Branquitude - Na parte da tarde, os trabalhos foram retomados com uma reflexão sobre o conceito de branquitude, que é o espaço sociocultural de privilégios e de poder conferidos aos indivíduos da população branca. A doutora em serviço social Ana Helena Passos discorreu sobre o tema e citou que a ideologia da branquitude se constrói e reconstrói histórica e socialmente ao receber a influência do cenário local e global. "O Brasil apaga, esconde e tenta mascarar a existência do racismo. Qualquer pessoa que não é branca vai saber que isso é verdade. A sociedade brasileira não assume a branquitude, mas procura tirar vantagem disso", justificou.
Na sequência, foi a vez de Fernanda Lira Monteiro, do Infopreta, se manifestar. Ela integra essa iniciativa, cujo objetivo é proporcionar as mulheres moradoras periféricas em situação de vulnerabilidade o acesso facilitado a computadores e a manutenção deles com preços acessíveis.

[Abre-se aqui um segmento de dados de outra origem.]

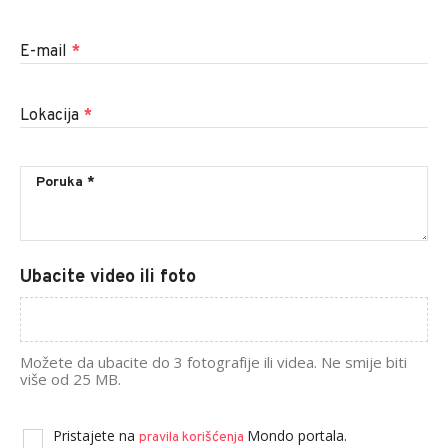
E-mail
*
Lokacija
*
Ubacite video ili foto
Možete da ubacite do 3 fotografije ili videa. Ne smije biti
više od 25 MB.
Pristajete na
Mondo portala.
pravila korišćenja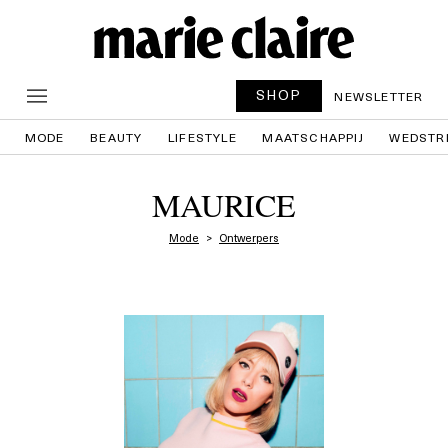
SHOP
NEWSLETTER
MODE
BEAUTY
LIFESTYLE
MAATSCHAPPIJ
WEDSTR
MAURICE
Mode
Ontwerpers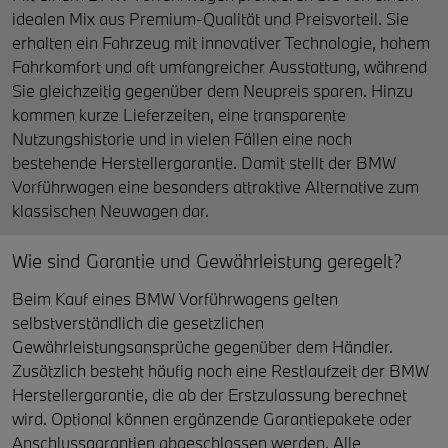
idealen Mix aus Premium-Qualität und Preisvorteil. Sie
erhalten ein Fahrzeug mit innovativer Technologie, hohem
Fahrkomfort und oft umfangreicher Ausstattung, während
Sie gleichzeitig gegenüber dem Neupreis sparen. Hinzu
kommen kurze Lieferzeiten, eine transparente
Nutzungshistorie und in vielen Fällen eine noch
bestehende Herstellergarantie. Damit stellt der BMW
Vorführwagen eine besonders attraktive Alternative zum
klassischen Neuwagen dar.
Wie sind Garantie und Gewährleistung geregelt?
Beim Kauf eines BMW Vorführwagens gelten
selbstverständlich die gesetzlichen
Gewährleistungsansprüche gegenüber dem Händler.
Zusätzlich besteht häufig noch eine Restlaufzeit der BMW
Herstellergarantie, die ab der Erstzulassung berechnet
wird. Optional können ergänzende Garantiepakete oder
Anschlussgarantien abgeschlossen werden. Alle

"A branquitude não parte somente do homem branco e hétero. Trata-se de um conceito enraizado no Brasil e nas bases das instituições. Precisamos estar sempre na vigília para não reproduzir esse pensamento", afirmou.
Trabalho e Transsexualidade - Para fechar o segundo dia de discussões do 4° Encontro Estadual de Trabalhadores e Trabalhadoras LGBT da CUT-SP, houve um bate-papo sobre Trabalho e Transsexualidade. A coordenadora da Associação Transgênero de Sorocaba, Thara Wells, explicou a dificuldade de ingressar no mercado de trabalho formal. Ela se viu obrigada a batalhar pelo sustento por meio da prostituição por falta de opções. “Hoje, 73% dos jovens são expulsos de casa por causa de sua identidade de gênero e 90% das mulheres trans estão na prostituição, que não é uma vida fácil. Seria interessante que as empresas tivessem uma espécie de cotas para que as profissionais do sexo pudessem ter um emprego formal”, sugeriu.

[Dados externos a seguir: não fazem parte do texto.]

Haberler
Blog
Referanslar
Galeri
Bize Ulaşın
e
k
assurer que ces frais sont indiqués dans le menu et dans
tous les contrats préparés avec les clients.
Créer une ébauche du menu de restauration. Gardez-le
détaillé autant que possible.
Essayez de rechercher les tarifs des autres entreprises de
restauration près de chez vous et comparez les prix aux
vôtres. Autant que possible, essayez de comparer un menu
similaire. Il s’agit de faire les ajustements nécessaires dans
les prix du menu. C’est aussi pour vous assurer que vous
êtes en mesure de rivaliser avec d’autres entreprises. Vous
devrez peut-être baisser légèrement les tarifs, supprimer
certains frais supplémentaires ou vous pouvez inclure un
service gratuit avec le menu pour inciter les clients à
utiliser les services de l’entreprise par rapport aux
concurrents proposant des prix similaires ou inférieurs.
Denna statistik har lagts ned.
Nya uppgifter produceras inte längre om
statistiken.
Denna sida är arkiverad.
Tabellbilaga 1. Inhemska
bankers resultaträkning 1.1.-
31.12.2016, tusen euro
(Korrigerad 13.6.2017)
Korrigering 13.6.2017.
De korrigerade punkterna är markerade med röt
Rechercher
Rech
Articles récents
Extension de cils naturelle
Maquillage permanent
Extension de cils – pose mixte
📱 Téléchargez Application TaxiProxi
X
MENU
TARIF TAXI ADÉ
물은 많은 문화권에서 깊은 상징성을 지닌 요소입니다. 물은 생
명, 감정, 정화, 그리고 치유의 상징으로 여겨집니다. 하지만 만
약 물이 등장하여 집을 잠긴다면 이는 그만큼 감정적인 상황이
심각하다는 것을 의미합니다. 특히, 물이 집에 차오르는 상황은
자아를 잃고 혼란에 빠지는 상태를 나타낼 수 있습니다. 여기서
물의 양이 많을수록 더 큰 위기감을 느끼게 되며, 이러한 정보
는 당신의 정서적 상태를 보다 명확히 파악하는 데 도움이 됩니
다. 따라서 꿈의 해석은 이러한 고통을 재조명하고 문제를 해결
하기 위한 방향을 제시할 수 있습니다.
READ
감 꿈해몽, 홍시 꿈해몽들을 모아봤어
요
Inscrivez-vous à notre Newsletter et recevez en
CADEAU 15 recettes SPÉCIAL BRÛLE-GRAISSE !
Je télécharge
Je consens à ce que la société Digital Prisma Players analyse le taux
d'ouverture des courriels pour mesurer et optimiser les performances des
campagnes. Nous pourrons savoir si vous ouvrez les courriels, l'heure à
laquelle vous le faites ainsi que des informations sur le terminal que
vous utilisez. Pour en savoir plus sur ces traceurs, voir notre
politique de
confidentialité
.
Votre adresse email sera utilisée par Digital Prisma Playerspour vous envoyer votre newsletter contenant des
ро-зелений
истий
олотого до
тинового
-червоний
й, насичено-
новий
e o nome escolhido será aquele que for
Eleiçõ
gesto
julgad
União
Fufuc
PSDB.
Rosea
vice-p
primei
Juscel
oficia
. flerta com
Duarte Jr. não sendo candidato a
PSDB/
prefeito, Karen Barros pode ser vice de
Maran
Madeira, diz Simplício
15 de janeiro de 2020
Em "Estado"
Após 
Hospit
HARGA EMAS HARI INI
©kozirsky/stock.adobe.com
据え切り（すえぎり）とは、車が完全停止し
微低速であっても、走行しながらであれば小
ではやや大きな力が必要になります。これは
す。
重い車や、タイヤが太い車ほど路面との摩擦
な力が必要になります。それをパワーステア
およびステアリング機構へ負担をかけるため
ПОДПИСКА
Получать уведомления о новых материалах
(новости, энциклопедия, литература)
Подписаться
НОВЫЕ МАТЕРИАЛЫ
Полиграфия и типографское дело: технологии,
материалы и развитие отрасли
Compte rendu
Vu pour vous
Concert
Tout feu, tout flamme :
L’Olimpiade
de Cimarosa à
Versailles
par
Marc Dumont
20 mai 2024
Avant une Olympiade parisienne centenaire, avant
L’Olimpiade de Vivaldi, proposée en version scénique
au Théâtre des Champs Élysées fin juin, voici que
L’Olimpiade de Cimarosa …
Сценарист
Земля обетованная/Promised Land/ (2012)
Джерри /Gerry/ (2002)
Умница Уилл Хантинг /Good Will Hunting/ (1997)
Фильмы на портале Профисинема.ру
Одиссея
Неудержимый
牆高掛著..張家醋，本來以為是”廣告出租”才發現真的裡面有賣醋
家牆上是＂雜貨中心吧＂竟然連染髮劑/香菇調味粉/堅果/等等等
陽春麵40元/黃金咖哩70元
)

Já Fábia Ferraz, que também integra a Associação Transgênero de Sorocaba, revelou que o trabalho desenvolvido pela entidade tem um resultado positivo e despertou o interesse da sociedade. Uma das iniciativas recentes do grupo foi a criação do Programa Trans Enem/Concurso Público, que tem o apoio da Prefeitura de Sorocaba e do Instituto Plena Cidadania (Plenu).
Por fim, o primeiro homem trans a compor a cadeira no Conselho Nacional SDH/LGBT no Brasil, Gil Santos, complementou a fala de Thara ao defender a necessidade do transsexual ingressar no mercado formal. “Precisamos de trabalho e de renda para termos dignidade. A informalidade é que nos faz ficar bem mais invisível. Os sindicatos precisam estar conosco nessa luta”, desabafou.
O encontro também contou com a apresentação do aplicativo para celular TransForma, que traz, entre suas funções, explicações dos conceitos ligados à sexo e gênero, as leis que protegem a comunidade LGBT e as gírias usadas pelas mulheres trans. Também houve a performance AfroTransFeminista feita pela artista Alice Villas Boas e a exposição de arte de Ella Vieira.